* Extracted page text data:
▼▼▼

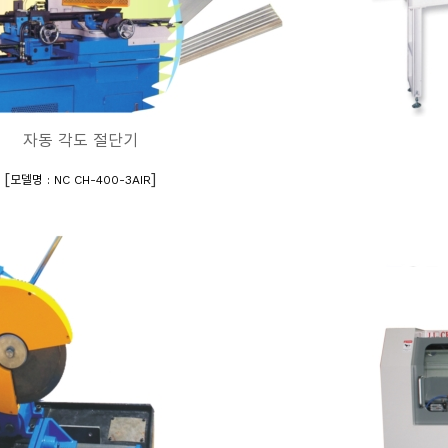
자동 각도 절단기
[
]
모델명 : NC CH-400-3AIR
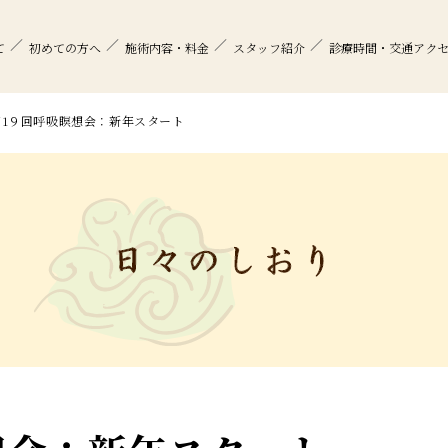
て
初めての方へ
施術内容・料金
スタッフ紹介
診療時間・交通アク
第1９回呼吸瞑想会：新年スタート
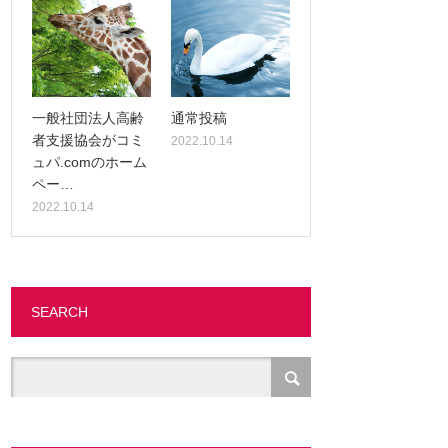
一般社団法人高齢
通常投稿
者支援協会がコミ
2022.10.14
ュパ.comのホーム
ペー…
2022.10.14
SEARCH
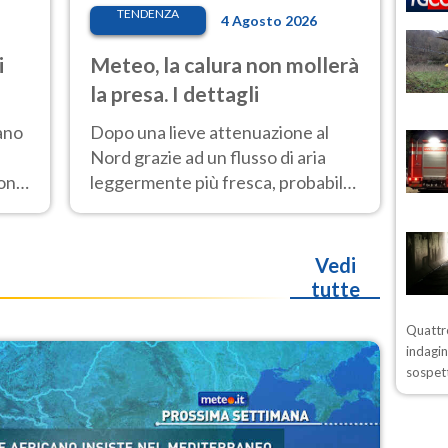
TENDENZA
4 Agosto 2026
i
Meteo, la calura non mollerà
la presa. I dettagli
ano
Dopo una lieve attenuazione al
Nord grazie ad un flusso di aria
ione
leggermente più fresca, probabile
nuovo rinforzo dell’anticiclone
i
africano entro Ferragosto
Vedi
tutte
Quattro
indagin
sospett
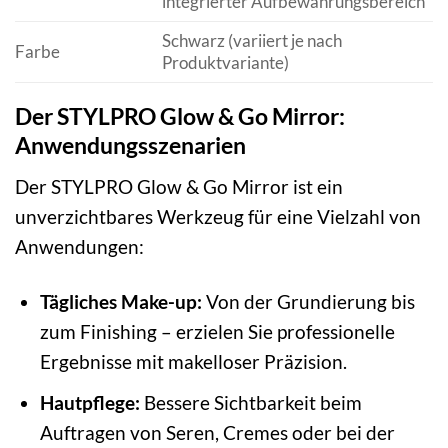
integrierter Aufbewahrungsbereich
Schwarz (variiert je nach
Farbe
Produktvariante)
Der STYLPRO Glow & Go Mirror:
Anwendungsszenarien
Der STYLPRO Glow & Go Mirror ist ein
unverzichtbares Werkzeug für eine Vielzahl von
Anwendungen:
Tägliches Make-up:
Von der Grundierung bis
zum Finishing – erzielen Sie professionelle
Ergebnisse mit makelloser Präzision.
Hautpflege:
Bessere Sichtbarkeit beim
Auftragen von Seren, Cremes oder bei der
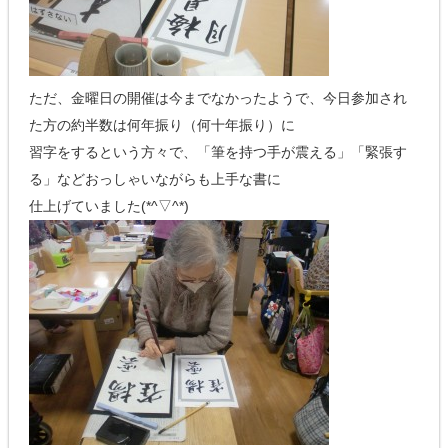
ただ、金曜日の開催は今までなかったようで、今日参加され
た方の約半数は何年振り（何十年振り）に
習字をするという方々で、「筆を持つ手が震える」「緊張す
る」などおっしゃいながらも上手な書に
仕上げていました(*^▽^*)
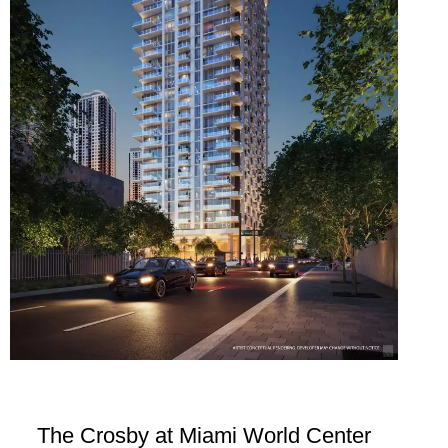
The Crosby at Miami World Center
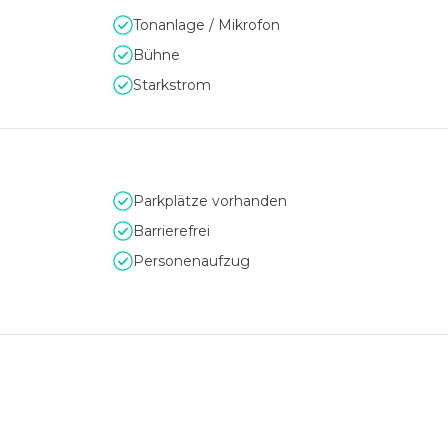
Tonanlage / Mikrofon
Bühne
Starkstrom
Parkplätze vorhanden
Barrierefrei
Personenaufzug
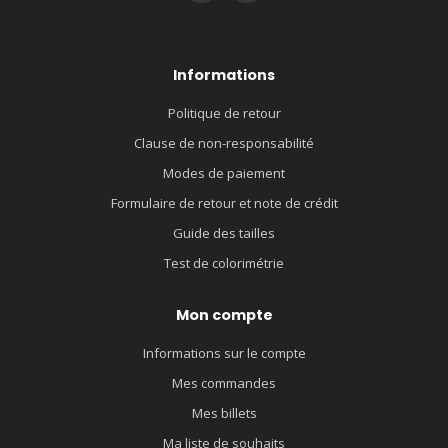
Informations
Politique de retour
Clause de non-responsabilité
Modes de paiement
Formulaire de retour et note de crédit
Guide des tailles
Test de colorimétrie
Mon compte
Informations sur le compte
Mes commandes
Mes billets
Ma liste de souhaits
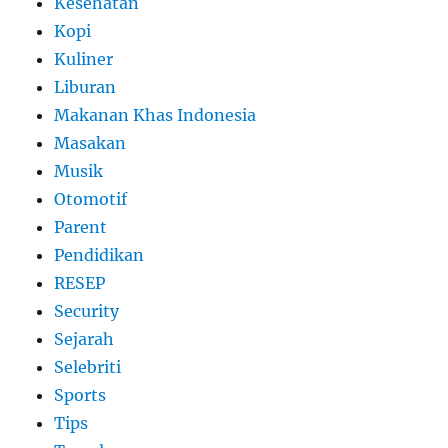
Kesehatan
Kopi
Kuliner
Liburan
Makanan Khas Indonesia
Masakan
Musik
Otomotif
Parent
Pendidikan
RESEP
Security
Sejarah
Selebriti
Sports
Tips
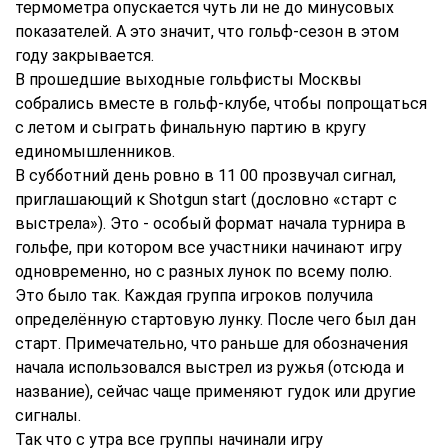
термометра опускается чуть ли не до минусовых
показателей. А это значит, что гольф-сезон в этом
году закрывается.
В прошедшие выходные гольфисты Москвы
собрались вместе в гольф-клубе, чтобы попрощаться
с летом и сыграть финальную партию в кругу
единомышленников.
В субботний день ровно в 11 00 прозвучал сигнал,
приглашающий к Shotgun start (дословно «старт с
выстрела»). Это - особый формат начала турнира в
гольфе, при котором все участники начинают игру
одновременно, но с разных лунок по всему полю.
Это было так. Каждая группа игроков получила
определённую стартовую лунку. После чего был дан
старт. Примечательно, что раньше для обозначения
начала использовался выстрел из ружья (отсюда и
название), сейчас чаще применяют гудок или другие
сигналы.
Так что с утра все группы начинали игру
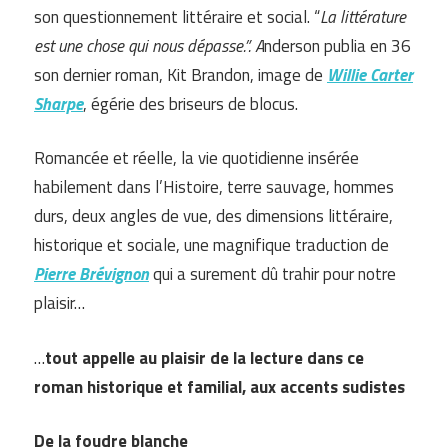
son questionnement littéraire et social. “
La littérature
est une chose qui nous dépasse.”. A
nderson publia en 36
son dernier roman, Kit Brandon, image de
Willie Carter
Sharpe
, égérie des briseurs de blocus.
Romancée et réelle, la vie quotidienne insérée
habilement dans l’Histoire, terre sauvage, hommes
durs, deux angles de vue, des dimensions littéraire,
historique et sociale, une magnifique traduction de
Pierre Brévignon
qui a surement dû trahir pour notre
plaisir…
…
tout appelle au plaisir de la lecture dans ce
roman historique et familial, aux accents sudistes
De la foudre blanche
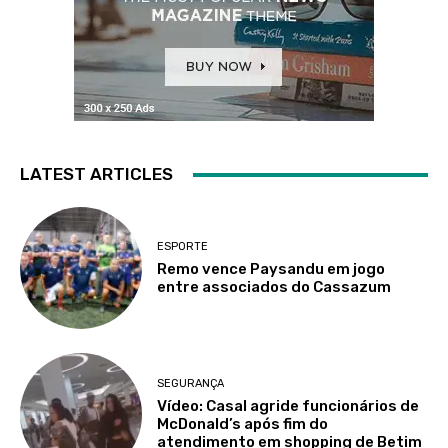
LATEST ARTICLES
ESPORTE
Remo vence Paysandu em jogo
entre associados do Cassazum
SEGURANÇA
Vídeo: Casal agride funcionários de
McDonald’s após fim do
atendimento em shopping de Betim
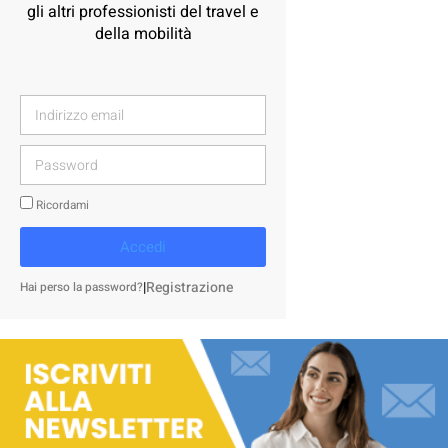
gli altri professionisti del travel e
della mobilità
Ricordami
Accedi
|
Registrazione
Hai perso la password?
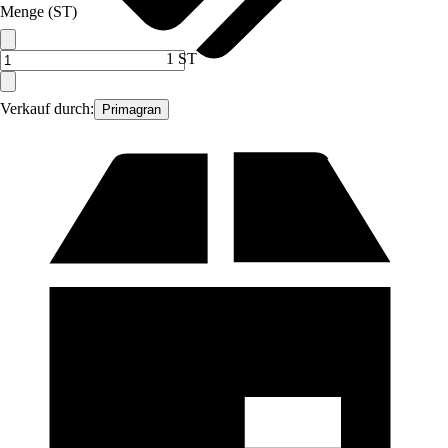
Menge (ST)
1 ST
Verkauf durch:
Primagran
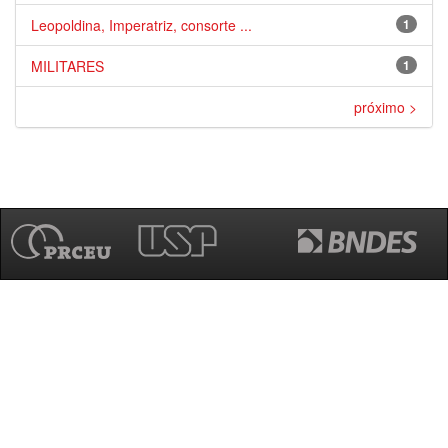
Leopoldina, Imperatriz, consorte ...
1
MILITARES
1
próximo >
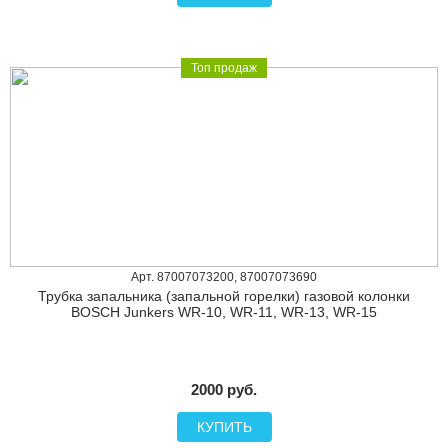
Топ продаж
Арт. 87007073200, 87007073690
Трубка запальника (запальной горелки) газовой колонки
BOSCH Junkers WR-10, WR-11, WR-13, WR-15
2000 руб.
КУПИТЬ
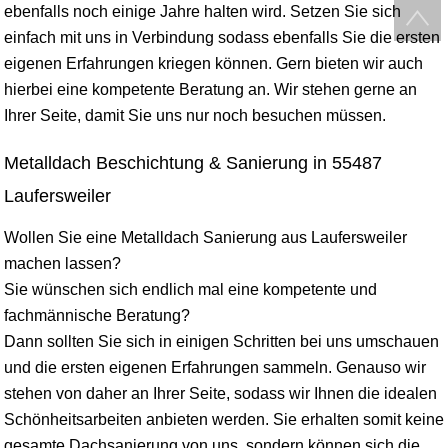
ebenfalls noch einige Jahre halten wird. Setzen Sie sich
einfach mit uns in Verbindung sodass ebenfalls Sie die ersten
eigenen Erfahrungen kriegen können. Gern bieten wir auch
hierbei eine kompetente Beratung an. Wir stehen gerne an
Ihrer Seite, damit Sie uns nur noch besuchen müssen.
Metalldach Beschichtung & Sanierung in 55487
Laufersweiler
Wollen Sie eine Metalldach Sanierung aus Laufersweiler
machen lassen?
Sie wünschen sich endlich mal eine kompetente und
fachmännische Beratung?
Dann sollten Sie sich in einigen Schritten bei uns umschauen
und die ersten eigenen Erfahrungen sammeln. Genauso wir
stehen von daher an Ihrer Seite, sodass wir Ihnen die idealen
Schönheitsarbeiten anbieten werden. Sie erhalten somit keine
gesamte Dachsanierung von uns, sondern können sich die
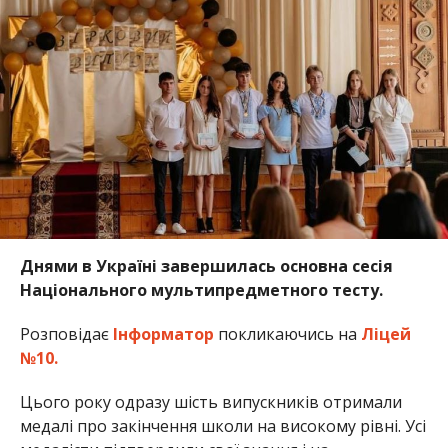
Днями в Україні завершилась основна сесія
Національного мультипредметного тесту.
Розповідає
Інформатор
покликаючись на
Ліцей
№10.
Цього року одразу шість випускників отримали
медалі про закінчення школи на високому рівні. Усі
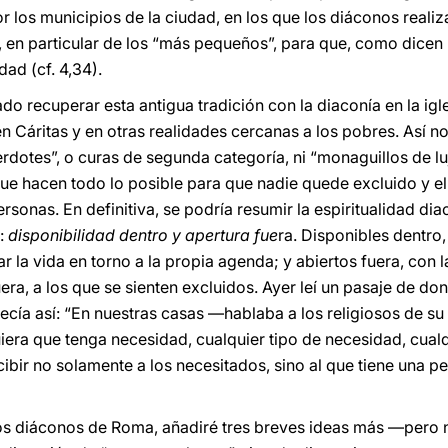
or los municipios de la ciudad, en los que los diáconos reali
, en particular de los “más pequeños”, para que, como dicen
ad (cf. 4,34).
o recuperar esta antigua tradición con la diaconía en la igl
 Cáritas y en otras realidades cercanas a los pobres. Así no 
dotes”, o curas de segunda categoría, ni “monaguillos de lu
 que hacen todo lo posible para que nadie quede excluido y e
sonas. En definitiva, se podría resumir la espiritualidad diaco
s:
disponibilidad dentro y apertura fue
ra. Disponibles dentro
irar la vida en torno a la propia agenda; y abiertos fuera, con 
ra, a los que se sienten excluidos. Ayer leí un pasaje de do
ecía así: “En nuestras casas —hablaba a los religiosos de s
era que tenga necesidad, cualquier tipo de necesidad, cualq
ibir no solamente a los necesitados, sino al que tiene una p
os diáconos de Roma, añadiré tres breves ideas más —pero n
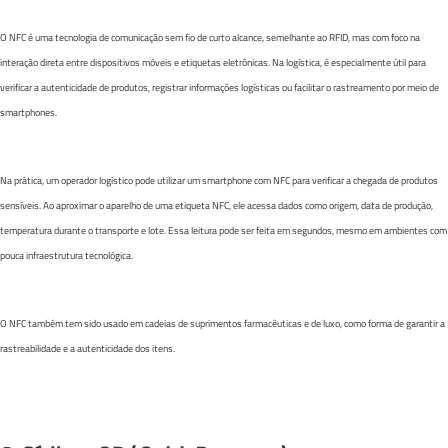
O NFC é uma tecnologia de comunicação sem fio de curto alcance, semelhante ao RFID, mas com foco na
interação direta entre dispositivos móveis e etiquetas eletrônicas. Na logística, é especialmente útil para
verificar a autenticidade de produtos, registrar informações logísticas ou facilitar o rastreamento por meio de
smartphones.
Na prática, um operador logístico pode utilizar um smartphone com NFC para verificar a chegada de produtos
sensíveis. Ao aproximar o aparelho de uma etiqueta NFC, ele acessa dados como origem, data de produção,
temperatura durante o transporte e lote. Essa leitura pode ser feita em segundos, mesmo em ambientes com
pouca infraestrutura tecnológica.
O NFC também tem sido usado em cadeias de suprimentos farmacêuticas e de luxo, como forma de garantir a
rastreabilidade e a autenticidade dos itens.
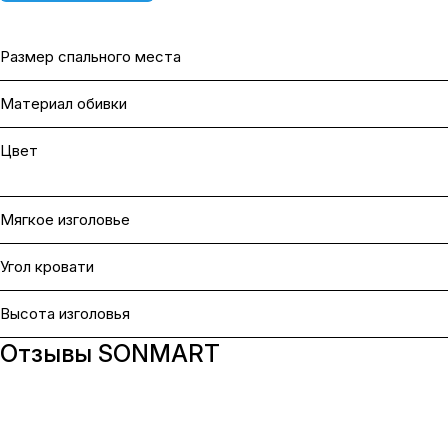
Размер спального места
Материал обивки
Цвет
Мягкое изголовье
Угол кровати
Высота изголовья
Отзывы SONMART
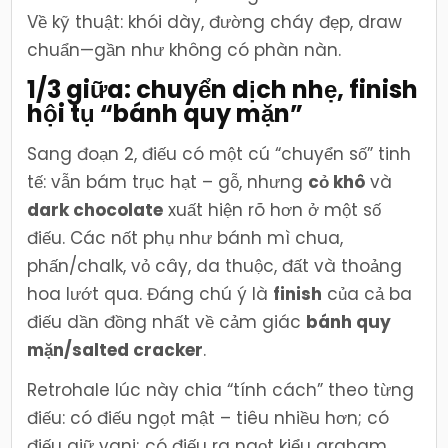
Về kỹ thuật: khói dày, đường cháy đẹp, draw
chuẩn—gần như không có phàn nàn.
1/3 giữa: chuyển dịch nhẹ, finish
hội tụ “bánh quy mặn”
Sang đoạn 2, điếu có một cú “chuyển số” tinh
tế: vẫn bám trục hạt – gỗ, nhưng
cỏ khô
và
dark chocolate
xuất hiện rõ hơn ở một số
điếu. Các nốt phụ như bánh mì chua,
phấn/chalk, vỏ cây, da thuộc, đất và thoảng
hoa lướt qua. Đáng chú ý là
finish
của cả ba
điếu dần đồng nhất về cảm giác
bánh quy
mặn/salted cracker
.
Retrohale lúc này chia “tính cách” theo từng
điếu: có điếu ngọt mật – tiêu nhiều hơn; có
điếu giữ vani; có điếu ra ngọt kiểu graham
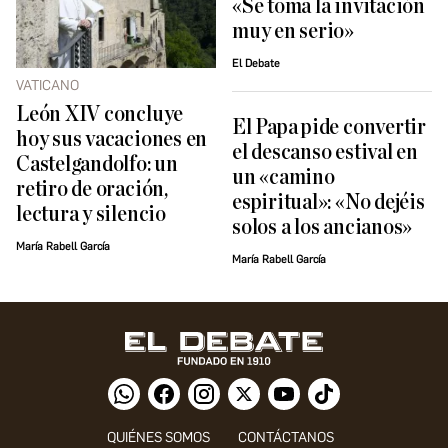
«Se toma la invitación
muy en serio»
El Debate
VATICANO
León XIV concluye
El Papa pide convertir
hoy sus vacaciones en
el descanso estival en
Castelgandolfo: un
un «camino
retiro de oración,
espiritual»: «No dejéis
lectura y silencio
solos a los ancianos»
María Rabell García
María Rabell García
QUIÉNES SOMOS
CONTÁCTANOS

▲▲▲

Your reply should hold nothing but the lines above, from the one containing "Nord grazie ad un flusso di aria" to the one containing "гольфе, при котором", reproduced exactly minus the pictures.

* OUTPUT BELOW:
Nord grazie ad un flusso di aria
ione
leggermente più fresca, probabile
nuovo rinforzo dell’anticiclone
i
africano entro Ferragosto
Vedi
tutte
Quattro
indagin
sospett
integrierter Aufbewahrungsbereich
Schwarz (variiert je nach
Farbe
Produktvariante)
Der STYLPRO Glow & Go Mirror:
Anwendungsszenarien
Der STYLPRO Glow & Go Mirror ist ein
unverzichtbares Werkzeug für eine Vielzahl von
Anwendungen:
Tägliches Make-up:
Von der Grundierung bis
zum Finishing – erzielen Sie professionelle
Ergebnisse mit makelloser Präzision.
Hautpflege:
Bessere Sichtbarkeit beim
Auftragen von Seren, Cremes oder bei der
ただ、金曜日の開催は今までなかったようで、今日参加され
た方の約半数は何年振り（何十年振り）に
習字をするという方々で、「筆を持つ手が震える」「緊張す
る」などおっしゃいながらも上手な書に
仕上げていました(*^▽^*)
The Crosby at Miami World Center
Tonanlage / Mikrofon
Bühne
Starkstrom
Parkplätze vorhanden
Barrierefrei
Personenaufzug
Informations
Politique de retour
Clause de non-responsabilité
Modes de paiement
Formulaire de retour et note de crédit
Guide des tailles
Test de colorimétrie
Mon compte
Informations sur le compte
Mes commandes
Mes billets
Ma liste de souhaits
Kesehatan
Kopi
Kuliner
Liburan
Makanan Khas Indonesia
Masakan
Musik
Otomotif
Parent
Pendidikan
RESEP
Security
Sejarah
Selebriti
Sports
Tips
термометра опускается чуть ли не до минусовых
показателей. А это значит, что гольф-сезон в этом
году закрывается.
В прошедшие выходные гольфисты Москвы
собрались вместе в гольф-клубе, чтобы попрощаться
с летом и сыграть финальную партию в кругу
единомышленников.
В субботний день ровно в 11 00 прозвучал сигнал,
приглашающий к Shotgun start (дословно «старт с
выстрела»). Это - особый формат начала турнира в
гольфе, при котором все участники начинают игру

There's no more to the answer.